Well, September is here. With summer firmly behind us, it’s a good idea to take stock, see where we’re at, and reposition our portfolios for the coming months and years. With this in mind, let’s take a look at two Canadian stocks that remain dirt cheap as we head into the autumn months.
Cineplex stock
The first Canadian stock I’ll highlight is Cineplex Inc. (TSX:CGX). We all know Cineplex as the dominant Canadian theatre exhibition company, with movie theatres all across Canada. We also probably know that this company and, in fact, the whole industry, was decimated by the pandemic as well as a writer’s strike.
But today, movie theatres remain open and ready for business.

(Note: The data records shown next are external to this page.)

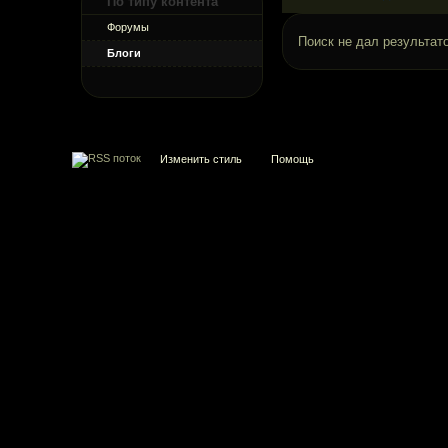
По типу контента
Форумы
Поиск не дал результато
Блоги
Изменить стиль
Помощь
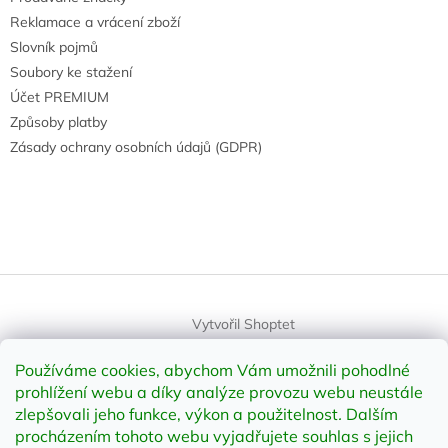
Reklamace a vrácení zboží
Slovník pojmů
Soubory ke stažení
Účet PREMIUM
Způsoby platby
Zásady ochrany osobních údajů (GDPR)
Vytvořil Shoptet
Používáme cookies, abychom Vám umožnili pohodlné
Copyright 2026
element-shop.cz
. Všechna práva vyhrazena.
prohlížení webu a díky analýze provozu webu neustále
Upravit nastavení cookies
zlepšovali jeho funkce, výkon a použitelnost
.
Dalším
procházením tohoto webu vyjadřujete souhlas s jejich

The pandemic is comfortably in the rear-view mirror, and movie content problems brought on by the writers’ strike are history. What we are left with is a recovering industry, cheap valuations, and a great opportunity with Cineplex stock. Simply put, the company has a lot to look forward to, as it’s back on the path to achieving more normalized results.
In Cineplex’s latest quarterly call, management was very optimistic about its future, describing what they see as a “pivotal change” that signals a strong rest of the year. For example, June attendance levels were 72% of pre-pandemic levels and July attendance levels were 76% of pre-pandemic levels. Also, box office revenue hit 90% of pre-pandemic levels in June and 94% of pre-pandemic levels in July, with expectations of even higher attendance levels in August.
All that is really good news – but there’s more. As a reflection of the optimism that Cineplex’s management is feeling, they also announced a share buyback program authorizing the buyback of up to 10% of the total shares outstanding. Management believes, as I do, that the shares are trading well below their intrinsic value, and so this is a good way to return capital to shareholders.
Cineplex stock is up 32% so far this year, but I expect more to come, as the shares remain cheap.
Suncor stock
As Canada’s leading integrated oil and gas giant, Suncor Energy Inc. (TSX:SU) has a long history of success. But somewhere along the way, the company lost its edge, and things began to fall apart. A less-than-favourable safety record as well as operational inefficiencies and challenges hit the company and, of course, the stock.
This led to a few rough years, with Suncor stock underperforming its peers pretty significantly. Today, the stock remains cheap. And this is a great opportunity for us investors. You see, Suncor’s business model is one that generates pretty significant and sizable cash flows, which are quite reliable.
The reliability of Suncor’s cash flows is supported by the company’s integrated business model. This means that Suncor has both upstream (exploration and production) and downstream (refining) operations. This gives the company a more stable and steady profile over time, as these two businesses often complement each other.
Suncor has been on a streak recently, beating expectations as the company continues to cut costs and improve efficiencies. As a result, Suncor stock has rallied 14% so far this year. But this rally is not over, in my view. The stock remains cheap, trading at a mere 9.5 times expected earnings and 1.5 times book value, and generating a very healthy return on equity of 18%.
The bottom line
In closing, I’d like to reiterate that while these two cheap Canadian stocks had good reason to be cheap, today, this is no longer justified. In my view, improvements in both the company-specific level and macro environment will drive these stocks higher.